WORK TASK
Restate the records below word for word, leaving nothing out.

AVAILABLE DATA
[Start of section]

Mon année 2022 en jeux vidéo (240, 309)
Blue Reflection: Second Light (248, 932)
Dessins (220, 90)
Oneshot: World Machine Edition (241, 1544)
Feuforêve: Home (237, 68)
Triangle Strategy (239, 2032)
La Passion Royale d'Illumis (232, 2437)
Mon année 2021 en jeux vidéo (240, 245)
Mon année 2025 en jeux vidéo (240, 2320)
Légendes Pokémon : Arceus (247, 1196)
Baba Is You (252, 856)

[End of section]

SOLUTION TO THIS PROBLEM
Mon année 2022 en jeux vidéo (240, 309)
Blue Reflection: Second Light (248, 932)
Dessins (220, 90)
Oneshot: World Machine Edition (241, 1544)
Feuforêve: Home (237, 68)
Triangle Strategy (239, 2032)
La Passion Royale d'Illumis (232, 2437)
Mon année 2021 en jeux vidéo (240, 245)
Mon année 2025 en jeux vidéo (240, 2320)
Légendes Pokémon : Arceus (247, 1196)
Baba Is You (252, 856)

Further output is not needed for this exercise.